_TASK STATEMENT_.
When you reach the line containing "Post a Comment" in the entries below, start writing out each line exactly, and stop after the line containing "By typing in".

(INFORMATION PROVIDED)

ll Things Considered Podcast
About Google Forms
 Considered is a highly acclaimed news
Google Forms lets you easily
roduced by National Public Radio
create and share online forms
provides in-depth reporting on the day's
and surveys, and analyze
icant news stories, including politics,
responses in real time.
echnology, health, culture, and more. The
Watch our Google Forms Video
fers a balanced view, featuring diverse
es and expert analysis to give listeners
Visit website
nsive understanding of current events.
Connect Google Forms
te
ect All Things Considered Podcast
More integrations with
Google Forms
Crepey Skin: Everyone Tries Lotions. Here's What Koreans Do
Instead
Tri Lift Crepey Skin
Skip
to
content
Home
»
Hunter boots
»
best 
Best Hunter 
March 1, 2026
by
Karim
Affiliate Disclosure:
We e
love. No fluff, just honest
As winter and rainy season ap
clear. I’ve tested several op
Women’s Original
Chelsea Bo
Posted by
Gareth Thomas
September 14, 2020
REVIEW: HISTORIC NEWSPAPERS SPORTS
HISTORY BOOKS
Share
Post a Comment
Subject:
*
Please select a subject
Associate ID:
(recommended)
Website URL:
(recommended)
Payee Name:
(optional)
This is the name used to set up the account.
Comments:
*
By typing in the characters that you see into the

(End INFORMATION PROVIDED)
(INFORMATION PROVIDED)

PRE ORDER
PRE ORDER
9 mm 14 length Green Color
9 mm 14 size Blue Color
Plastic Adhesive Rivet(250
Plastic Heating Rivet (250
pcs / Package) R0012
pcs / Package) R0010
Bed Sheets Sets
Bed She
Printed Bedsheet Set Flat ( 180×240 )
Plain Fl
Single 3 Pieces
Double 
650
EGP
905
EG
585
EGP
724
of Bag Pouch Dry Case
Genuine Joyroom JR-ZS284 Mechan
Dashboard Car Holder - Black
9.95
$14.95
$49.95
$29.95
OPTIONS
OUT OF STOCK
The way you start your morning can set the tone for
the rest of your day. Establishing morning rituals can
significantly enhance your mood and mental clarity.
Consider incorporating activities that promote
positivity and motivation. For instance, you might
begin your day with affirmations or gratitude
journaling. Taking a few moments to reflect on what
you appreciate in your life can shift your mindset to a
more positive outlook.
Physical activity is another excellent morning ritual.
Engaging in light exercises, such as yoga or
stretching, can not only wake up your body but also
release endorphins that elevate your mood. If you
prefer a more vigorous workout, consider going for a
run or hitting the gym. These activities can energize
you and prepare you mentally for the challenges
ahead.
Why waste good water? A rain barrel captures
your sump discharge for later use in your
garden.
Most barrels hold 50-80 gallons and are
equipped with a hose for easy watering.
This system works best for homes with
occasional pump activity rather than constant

(End INFORMATION PROVIDED)

_TASK OUTPUT_.
Post a Comment
Subject:
*
Please select a subject
Associate ID:
(recommended)
Website URL:
(recommended)
Payee Name:
(optional)
This is the name used to set up the account.
Comments:
*
By typing in the characters that you see into the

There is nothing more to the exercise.